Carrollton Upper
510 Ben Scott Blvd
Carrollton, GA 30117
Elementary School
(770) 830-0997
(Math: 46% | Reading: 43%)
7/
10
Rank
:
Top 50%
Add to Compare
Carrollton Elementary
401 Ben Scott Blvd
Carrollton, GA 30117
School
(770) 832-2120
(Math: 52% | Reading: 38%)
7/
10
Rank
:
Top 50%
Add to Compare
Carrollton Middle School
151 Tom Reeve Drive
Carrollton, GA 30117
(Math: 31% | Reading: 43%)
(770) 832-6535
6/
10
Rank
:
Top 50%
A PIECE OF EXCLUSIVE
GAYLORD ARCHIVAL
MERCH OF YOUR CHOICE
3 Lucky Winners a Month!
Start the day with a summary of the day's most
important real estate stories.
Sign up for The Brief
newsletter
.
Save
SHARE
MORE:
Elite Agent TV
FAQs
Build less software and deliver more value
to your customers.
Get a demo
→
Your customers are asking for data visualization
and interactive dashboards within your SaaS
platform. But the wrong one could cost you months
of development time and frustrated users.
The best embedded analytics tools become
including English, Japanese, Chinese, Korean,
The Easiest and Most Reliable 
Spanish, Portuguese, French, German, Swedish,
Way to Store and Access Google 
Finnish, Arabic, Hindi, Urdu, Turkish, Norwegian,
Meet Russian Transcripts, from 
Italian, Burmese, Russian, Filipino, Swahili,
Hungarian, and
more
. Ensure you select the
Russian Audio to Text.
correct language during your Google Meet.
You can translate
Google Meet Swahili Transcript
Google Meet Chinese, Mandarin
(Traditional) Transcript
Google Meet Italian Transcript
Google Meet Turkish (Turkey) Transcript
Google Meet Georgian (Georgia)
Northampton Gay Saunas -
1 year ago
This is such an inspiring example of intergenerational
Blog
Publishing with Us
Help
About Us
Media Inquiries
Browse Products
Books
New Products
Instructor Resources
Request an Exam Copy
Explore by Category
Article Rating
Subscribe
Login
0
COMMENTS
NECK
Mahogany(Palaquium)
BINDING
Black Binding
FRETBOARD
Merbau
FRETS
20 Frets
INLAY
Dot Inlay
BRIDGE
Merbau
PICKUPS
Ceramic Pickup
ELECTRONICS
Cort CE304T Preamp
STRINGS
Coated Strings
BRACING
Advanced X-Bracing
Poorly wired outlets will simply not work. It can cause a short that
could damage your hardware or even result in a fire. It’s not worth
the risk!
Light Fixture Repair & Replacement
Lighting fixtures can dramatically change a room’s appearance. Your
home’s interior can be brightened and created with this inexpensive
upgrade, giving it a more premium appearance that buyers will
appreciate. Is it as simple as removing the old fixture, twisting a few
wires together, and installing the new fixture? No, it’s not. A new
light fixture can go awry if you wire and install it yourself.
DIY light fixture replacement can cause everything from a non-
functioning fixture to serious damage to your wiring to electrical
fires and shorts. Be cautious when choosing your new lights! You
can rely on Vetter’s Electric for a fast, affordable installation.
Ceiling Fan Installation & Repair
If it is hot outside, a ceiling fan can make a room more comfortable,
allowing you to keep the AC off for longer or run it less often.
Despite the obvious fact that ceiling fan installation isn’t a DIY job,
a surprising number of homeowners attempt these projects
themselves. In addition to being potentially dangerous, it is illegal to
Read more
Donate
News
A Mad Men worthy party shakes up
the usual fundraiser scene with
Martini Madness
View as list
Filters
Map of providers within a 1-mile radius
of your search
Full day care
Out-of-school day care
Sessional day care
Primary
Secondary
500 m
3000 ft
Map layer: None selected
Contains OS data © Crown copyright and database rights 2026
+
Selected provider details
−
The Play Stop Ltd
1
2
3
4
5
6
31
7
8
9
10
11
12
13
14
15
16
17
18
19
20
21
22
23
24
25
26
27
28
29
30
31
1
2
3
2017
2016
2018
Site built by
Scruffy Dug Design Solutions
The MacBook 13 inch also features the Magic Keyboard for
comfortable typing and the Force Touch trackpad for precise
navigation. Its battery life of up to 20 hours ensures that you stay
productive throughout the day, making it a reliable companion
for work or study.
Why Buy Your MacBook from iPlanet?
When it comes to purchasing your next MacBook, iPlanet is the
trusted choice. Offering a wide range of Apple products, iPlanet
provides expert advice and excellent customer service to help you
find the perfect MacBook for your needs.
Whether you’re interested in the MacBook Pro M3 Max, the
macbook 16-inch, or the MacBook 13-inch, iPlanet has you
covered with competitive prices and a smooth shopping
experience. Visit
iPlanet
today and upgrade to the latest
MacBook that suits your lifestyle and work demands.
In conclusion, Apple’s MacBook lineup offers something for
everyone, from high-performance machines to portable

# # # # # # #

**Work request**
Please write out the entries exactly, keeping every line intact.

**Answer**
Carrollton Upper
510 Ben Scott Blvd
Carrollton, GA 30117
Elementary School
(770) 830-0997
(Math: 46% | Reading: 43%)
7/
10
Rank
:
Top 50%
Add to Compare
Carrollton Elementary
401 Ben Scott Blvd
Carrollton, GA 30117
School
(770) 832-2120
(Math: 52% | Reading: 38%)
7/
10
Rank
:
Top 50%
Add to Compare
Carrollton Middle School
151 Tom Reeve Drive
Carrollton, GA 30117
(Math: 31% | Reading: 43%)
(770) 832-6535
6/
10
Rank
:
Top 50%
A PIECE OF EXCLUSIVE
GAYLORD ARCHIVAL
MERCH OF YOUR CHOICE
3 Lucky Winners a Month!
Start the day with a summary of the day's most
important real estate stories.
Sign up for The Brief
newsletter
.
Save
SHARE
MORE:
Elite Agent TV
FAQs
Build less software and deliver more value
to your customers.
Get a demo
→
Your customers are asking for data visualization
and interactive dashboards within your SaaS
platform. But the wrong one could cost you months
of development time and frustrated users.
The best embedded analytics tools become
including English, Japanese, Chinese, Korean,
The Easiest and Most Reliable 
Spanish, Portuguese, French, German, Swedish,
Way to Store and Access Google 
Finnish, Arabic, Hindi, Urdu, Turkish, Norwegian,
Meet Russian Transcripts, from 
Italian, Burmese, Russian, Filipino, Swahili,
Hungarian, and
more
. Ensure you select the
Russian Audio to Text.
correct language during your Google Meet.
You can translate
Google Meet Swahili Transcript
Google Meet Chinese, Mandarin
(Traditional) Transcript
Google Meet Italian Transcript
Google Meet Turkish (Turkey) Transcript
Google Meet Georgian (Georgia)
Northampton Gay Saunas -
1 year ago
This is such an inspiring example of intergenerational
Blog
Publishing with Us
Help
About Us
Media Inquiries
Browse Products
Books
New Products
Instructor Resources
Request an Exam Copy
Explore by Category
Article Rating
Subscribe
Login
0
COMMENTS
NECK
Mahogany(Palaquium)
BINDING
Black Binding
FRETBOARD
Merbau
FRETS
20 Frets
INLAY
Dot Inlay
BRIDGE
Merbau
PICKUPS
Ceramic Pickup
ELECTRONICS
Cort CE304T Preamp
STRINGS
Coated Strings
BRACING
Advanced X-Bracing
Poorly wired outlets will simply not work. It can cause a short that
could damage your hardware or even result in a fire. It’s not worth
the risk!
Light Fixture Repair & Replacement
Lighting fixtures can dramatically change a room’s appearance. Your
home’s interior can be brightened and created with this inexpensive
upgrade, giving it a more premium appearance that buyers will
appreciate. Is it as simple as removing the old fixture, twisting a few
wires together, and installing the new fixture? No, it’s not. A new
light fixture can go awry if you wire and install it yourself.
DIY light fixture replacement can cause everything from a non-
functioning fixture to serious damage to your wiring to electrical
fires and shorts. Be cautious when choosing your new lights! You
can rely on Vetter’s Electric for a fast, affordable installation.
Ceiling Fan Installation & Repair
If it is hot outside, a ceiling fan can make a room more comfortable,
allowing you to keep the AC off for longer or run it less often.
Despite the obvious fact that ceiling fan installation isn’t a DIY job,
a surprising number of homeowners attempt these projects
themselves. In addition to being potentially dangerous, it is illegal to
Read more
Donate
News
A Mad Men worthy party shakes up
the usual fundraiser scene with
Martini Madness
View as list
Filters
Map of providers within a 1-mile radius
of your search
Full day care
Out-of-school day care
Sessional day care
Primary
Secondary
500 m
3000 ft
Map layer: None selected
Contains OS data © Crown copyright and database rights 2026
+
Selected provider details
−
The Play Stop Ltd
1
2
3
4
5
6
31
7
8
9
10
11
12
13
14
15
16
17
18
19
20
21
22
23
24
25
26
27
28
29
30
31
1
2
3
2017
2016
2018
Site built by
Scruffy Dug Design Solutions
The MacBook 13 inch also features the Magic Keyboard for
comfortable typing and the Force Touch trackpad for precise
navigation. Its battery life of up to 20 hours ensures that you stay
productive throughout the day, making it a reliable companion
for work or study.
Why Buy Your MacBook from iPlanet?
When it comes to purchasing your next MacBook, iPlanet is the
trusted choice. Offering a wide range of Apple products, iPlanet
provides expert advice and excellent customer service to help you
find the perfect MacBook for your needs.
Whether you’re interested in the MacBook Pro M3 Max, the
macbook 16-inch, or the MacBook 13-inch, iPlanet has you
covered with competitive prices and a smooth shopping
experience. Visit
iPlanet
today and upgrade to the latest
MacBook that suits your lifestyle and work demands.
In conclusion, Apple’s MacBook lineup offers something for
everyone, from high-performance machines to portable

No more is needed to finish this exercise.